Do entrepreneurs come out of the womb?
Posted: Friday, September 14, 2007 12:29 PM by Eve Tahmincioglu
Filed Under:
Starting up, Marketing, Entrepreneurship
Next week is my dad’s birthday, and even though he passed away a few years ago, it’s always a hard time for me.
Almost every year of his life, my father seemed to be coming up with a new business venture.
He was a stationery store owner, furrier, restaurateur, car exporter, and he even tried his hand at importing irregular, knock-off Levi jeans from a former Soviet bloc nation. That didn’t work out so well. The jeans were really irregular – the fabric die came off on your skin, and they were so rigid you couldn’t sit down in them.
I always thought he had the heart of an entrepreneur. But is there such a thing?
I spent the Labor Day weekend with my best friend’s family in Massachusetts, and her son, who’s only in high school, is already showing the signs of a budding entrepreneur.
He’s trying to start a business selling sails for kayaks. But if this particular venture doesn’t take off, he says, he’s on the lookout for the next big thing.
When I was in high school the last thing I was thinking about was starting my own business.

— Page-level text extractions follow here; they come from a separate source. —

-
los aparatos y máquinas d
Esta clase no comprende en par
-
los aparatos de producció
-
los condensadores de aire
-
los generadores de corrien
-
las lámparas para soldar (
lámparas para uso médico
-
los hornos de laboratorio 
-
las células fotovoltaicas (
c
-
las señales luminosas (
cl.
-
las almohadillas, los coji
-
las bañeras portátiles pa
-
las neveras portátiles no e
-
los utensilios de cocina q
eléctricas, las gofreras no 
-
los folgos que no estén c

I didn’t even run a lemonade stand.
Babson College entrepreneurship professor Heidi Neck does not know of any studies that tackle the entrepreneur "born vs. made" debate.
"It would certainly be interesting to see how one would conduct such a study," she said. "I would suspect an entrepreneur gene would have to be identified for one to believe that entrepreneurs are born.”
Neck doesn’t really think that such a gene exists.
She offered me a quote from management guru
Peter Drucker as proof: “It’s not magic, it’s not mysterious, and it has nothing to do with genes. It’s a discipline, and, like any discipline, it can be learned.”
If you asked me a few years ago, I probably would have said entrepreneurs are made. But lately, I’m feeling this type of person may actually have some innate characteristics.
I interviewed the founder of the game company
Cranium, Richard Tait, for my book
“From the Sandbox to the Corner Office,” and it turns out he’s been an entrepreneur since childhood.
This guy became a newspaper delivery boy when he was growing up in Scotland, but he took the job to unheard-of entrepreneurial heights. He started selling bacon sandwiches -- known as bacon butties in his homeland -- along with the paper on Sunday mornings.
He found a newspaper store that also sold rolls and bacon and started delivering the pork breakfast treat to his customers by initially carrying them in his book bag. But alas, the butties would get squished. So he decided to build a customized cart that connected to his bike.
“I made it out of wood and old tram wheels I found,” he told me. Basically, he would deliver the ingredients, rolls and freshly cut bacon, so his customers “could make them at home as fresh as possible and with the bacon crisp like it should be.”
Ultimately, the butty/newspaper route brought in 10 times the money of his traditional route. “I trust my intuition and my antennae and being human," he said. "I always thought I had to listen to my heart.”
There it is, that heart again. Do entrepreneurs march to the beat of a different heart?